Part One of this series, featured in the Fall/Winter 2007 Beef Performance Edge, focused on the optimum mineral mix needed for cattle grazing wheat pasture, management strategies to reduce occurrence of bloat and tetany, and the strategic use of ionophores and antibiotics.  Part two will focus on feed and forage supplementation strategies to maximize performance on wheat pasture.

To determine the potential profitability of wheat pasture grazing enterprises, one must be able to predict cattle breakevens with some degree of accuracy.  A number of factors should be considered when calculating breakevens, and predictable performance is one of the key precursors.  Performance is directly related to intake and average daily gain, which are particularly challenging to predict because of large variations in weather and forage standing crop.  Supplemental feeding reduces some of this variation, thereby stabilizing cattle performance which makes predictions somewhat more reliable.

Supplementation of cattle grazing wheat pasture should be considered in the following instances:

• To provide a more balanced nutrient supply and/or inclusion of other feed additives (i.e ionophores, antibiotics, bloat preventatives, etc.).

• To increase stocking rate by reducing forage intake with alternative feed.

• To provide feed when forage availability is limited.

Over the years, university, private, and commercial research groups have investigated a multitude of supplement strategies to improve cattle performance on wheat pasture.  These strategies have ranged from providing additional protein and/or energy via individual commodities, mixes of commodities, or commercial feeds in meal or pellet form. 
 

Protein Supplementation

As a refresher, there are basically two types of protein:

• Degradable intake protein (DIP), which is degraded in the rumen by the microorganisms.

• Undegraded intake protein (UIP) or ‘bypass’ protein, which resists degradation in the rumen and bypasses directly to the true stomach and small intestine.

After DIP is broken down by rumen microbes, it moves to the small intestine where it can be absorbed and used by the animal, similar to UIP.  The ruminant’s total requirement for protein is met through a combination of DIP and UIP.
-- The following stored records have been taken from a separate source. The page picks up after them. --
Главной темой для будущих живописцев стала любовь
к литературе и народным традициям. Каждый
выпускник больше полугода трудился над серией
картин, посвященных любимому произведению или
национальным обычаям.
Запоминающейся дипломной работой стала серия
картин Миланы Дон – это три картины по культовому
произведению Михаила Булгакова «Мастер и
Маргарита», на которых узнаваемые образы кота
Non-protein nitrogen (NPN) is another ‘nitrogenous’ compound and form of DIP that can be used to partially meet the protein requirement of ruminant animals.  Bacteria inhabiting the rumen can readily utilize NPN compounds, such as urea and biuret (an ADM Alliance Nutrition exclusive NPN source), to make proteins needed by the animal.  However, adequate amounts of energy and an optimum rumen environment are needed by the microbes to effectively convert NPN to functional protein for the animal.  If these conditions do not exist, the NPN is less efficiently utilized and essentially lost through the bloodstream, liver, kidneys, and urine. 
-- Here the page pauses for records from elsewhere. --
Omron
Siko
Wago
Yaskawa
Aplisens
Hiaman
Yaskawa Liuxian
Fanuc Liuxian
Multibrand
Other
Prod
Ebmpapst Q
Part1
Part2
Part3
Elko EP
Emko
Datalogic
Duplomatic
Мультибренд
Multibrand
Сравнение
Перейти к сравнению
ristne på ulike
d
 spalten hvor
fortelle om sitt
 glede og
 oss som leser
Typical wheat forage crude protein values will be in the range of 25-35% and the average crude protein requirement for stocker cattle is only 12-14% (dry matter basis). However, 17-33% of the protein in wheat is in the form of NPN.  Research studies conducted with cattle on wheat pasture have shown that approximately 50-75% of total forage nitrogen (protein) disappeared from the rumen at rates of 16-19% per hour.  While crude protein levels appear more than adequate for growing stocker calves, its rapid degradation may essentially lead to a deficiency of protein moving to the small intestine and available to the animal.

These findings prompted the recommendation to supplement stockers on wheat with a form of bypass protein from sources such as cottonseed meal, distillers or brewers grains, gluten meal, etc.  More research in this area is needed, as the few trials conducted to date are limited and somewhat inconsistent.  However, improvements in performance have been noted when as little as 0.1 lb of UIP per day have been provided.  This minute amount could easily be incorporated into a free-choice mineral mix or block, such as #532 or #537 MoorMans® Mintrate® RU  Block.  Commercial research comparing the Mintrate Blocks to a typical mineral and vitamin mix is shown in Table 1.

Table 1  Effects of Supplemental Protein on Wheat Pasture Forage
Treatment	Total Head	Total Days on Wheat	In- Weight, lb	Out-Weight, lb	Total Gain, lb	Average Daily Gain, lb
Mineral Mix *	1367	97	458	692	233	2.41
Mintrate Block **	620	91	473	715	242	2.66

  *1440 gm/ton lasalocid; targeted consumption 0.084 – 0.277 lb/head/day
**300 gm/ton monensin ; targeted consumption 0.34 – 1.33 lb/head/day

 

Energy Supplementation

Wheat pasture is a highly nutritious, palatable forage high in protein, energy, and most minerals.  However, its high moisture content makes it difficult for grazing cattle to consistently meet their daily dry matter intake requirements.  In addition, its high protein content, in relation to its energy content, makes the cattle less efficient and actually results in reduced nitrogen (protein) utilization.  When calculating energy and protein requirements for stocker cattle on ample wheat pasture, energy is the first-limiting nutrient when targeting consistent gains over 2 lb per head daily.  Providing moderate amounts of supplemental energy will not only improve cattle performance, but will allow for increased stocking rates and flexibility for the enterprise. 
 

Silage

When available, corn and sorghum silages are excellent forage supplements for stockers on wheat pasture. In other words, they can be used to increase stocking density or improve performance when wheat pasture is limited.  In several studies, providing silage allowed initial stocking densities to be doubled without affecting stocker gains.  To determine how much silage to feed, one can figure that each dry matter pound of silage provided will reduce dry matter intake of wheat forage by 0.66 lb.  Refer to Table 2 for more detailed instructions on how to calculate actual feeding amounts based on silage and wheat forage dry matter.  Silage additionally has a positive associative effect on wheat forage digestibility.  So, not only can stocking rate be increased, but producers also get more ‘bang for their buck’ out of wheat pasture.      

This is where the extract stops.